What’s The Angle? by Shane Ivers

Transcript

Jeremy Gunawardena: How on Earth from pure stochasticity does the organism or evolution find a way to get a probability that’s so close to a half?

Doug Leigh: This is Parsing Science: The unpublished stories behind world’s most compelling science as told by the researchers themselves. I’m Doug Leigh.

Ryan Watkins: And I’m Ryan Watkins. Today, in episode 70 of Parsing Science, we’re joined by Jeremy Gunawardena from the Department of Systems Biology at Harvard Medical School. He’ll discuss his research replicating an experiment originally conducted over a century ago, confirming that a single-cell organism – with no neurons – is capable of surprisingly complex decision-making behaviors … which may constitute “cognition.” Here’s Jeremy Gunawardena.

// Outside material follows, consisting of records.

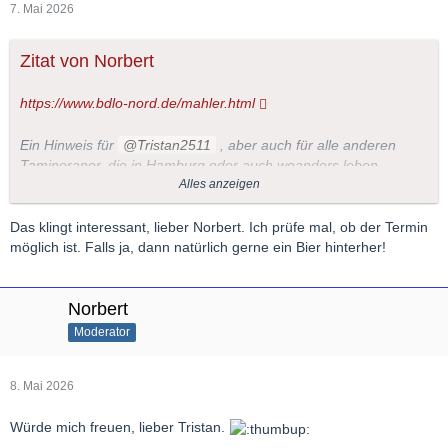
7. Mai 2026
Zitat von Norbert
https://www.bdlo-nord.de/mahler.html
Ein Hinweis für
Tristan2511
, aber auch für alle anderen
Taminoraner, die in Hamburg oder auch woanders leben.
Alles anzeigen
Ich habe mir eben eine Karte gekauft und freue mich riesig auf
das Konzert, weil ich zum einen Mahlers 3. Sinfonie sehr liebe
Das klingt interessant, lieber Norbert. Ich prüfe mal, ob der Termin
und weil zum anderen eine Schulfreundin im Chor mitsingt, wie
möglich ist. Falls ja, dann natürlich gerne ein Bier hinterher!
sie mir gestern erzählte.
Die Karten sind sehr günstig (12-28 €) erhältlich; vielleicht hat
jemand spontan Lust auch das Konzert zu besuchen und man
Norbert
könnte sich danach vielleicht auf ein Getränk treffen...
Moderator
8. Mai 2026
Würde mich freuen, lieber Tristan.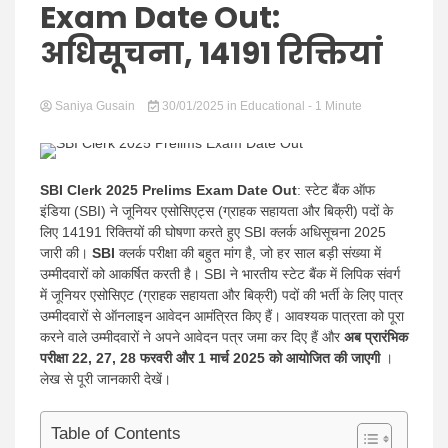
Hindi
Exam Date Out:
अधिसूचना, 14191 रिक्तियां
Saniya Gusain
News
30/01/2025
in
Educational
- 1 Minute
SBI Clerk 2025 Prelims Exam Date Out
: स्टेट बैंक ऑफ
इंडिया (SBI) ने जूनियर एसोसिएट्स (ग्राहक सहायता और बिक्री) पदों के
लिए 14191 रिक्तियों की घोषणा करते हुए SBI क्लर्क अधिसूचना 2025
जारी की।
SBI
क्लर्क परीक्षा की बहुत मांग है, जो हर साल बड़ी संख्या में
उम्मीदवारों को आकर्षित करती है। SBI ने भारतीय स्टेट बैंक में लिपिक संवर्ग
में जूनियर एसोसिएट (ग्राहक सहायता और बिक्री) पदों की भर्ती के लिए पात्र
उम्मीदवारों से ऑनलाइन आवेदन आमंत्रित किए हैं। आवश्यक पात्रता को पूरा
करने वाले उम्मीदवारों ने अपने आवेदन पत्र जमा कर दिए हैं और
अब प्रारंभिक
परीक्षा 22, 27, 28 फरवरी और 1 मार्च 2025 को आयोजित की जाएगी
।
लेख से पूरी जानकारी देखें।
Table of Contents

Gunawardena: I’m Jeremy Gunawardena. I’m an associate professor in the Department of Systems Biology at Harvard Medical School. I was born in Sri Lanka … Ceylon, as it was called at the time. I grew up in England. My father was in the Foreign Service. We got transferred to England and England became home. And in fact, I was a pure mathematician. At the time I was doing pure maths. If anybody had told me I would be working in a medical school and studying biology, I would have fallen off my chair laughing. One of my problems is a pure mathematician – I don’t know if it was a problem – but it made me a little bit different from some of my colleagues was that I loved pure mathematics. I loved it’s rigor and clarity and beauty. But I also wanted to have some impact in the world. That schizophrenia never left me and it took me sort of sideways because … I was a postdoc at University of Chicago and we’re just setting up a computer science program there and I got sort of sidetracked into teaching computer science. And that was just, you know, a hobby. It wasn’t work. Maths was work and computer science was play. But teaching computer science sort of opened my eyes to the idea that pure mathematics could be used to study very complicated complex systems. And that took me into industry for a while. And it took me a while to realize that computing systems: they’re great fun, they’re complicated, but they’re not really complex. And that realization sort of came about roughly about the time when the genome projects were starting. And I suddenly sort of wake up to this idea that complexity is really to be found in the living world and that biology is the source of it. And I didn’t actually think I was going to leave industry, but I had opportunity to come to Harvard as a visitor. And that was one of those experiences that completely change my own thinking. I realized that all the things I thought were interesting were actually wrong – or the wrong direction to take – and ultimately led to the position I have here, where I find myself, you know, sort of immersed in a biological world and trying to make sense of it with tools from mathematics.

Leigh: The single-celled organism that Jeremy and his team experimented with is called Stentor roeseli. As neither Ryan nor I had previously heard of them, we started out by asking Jeremy to tell us more about what they’re like, and what’s so striking about their behavior.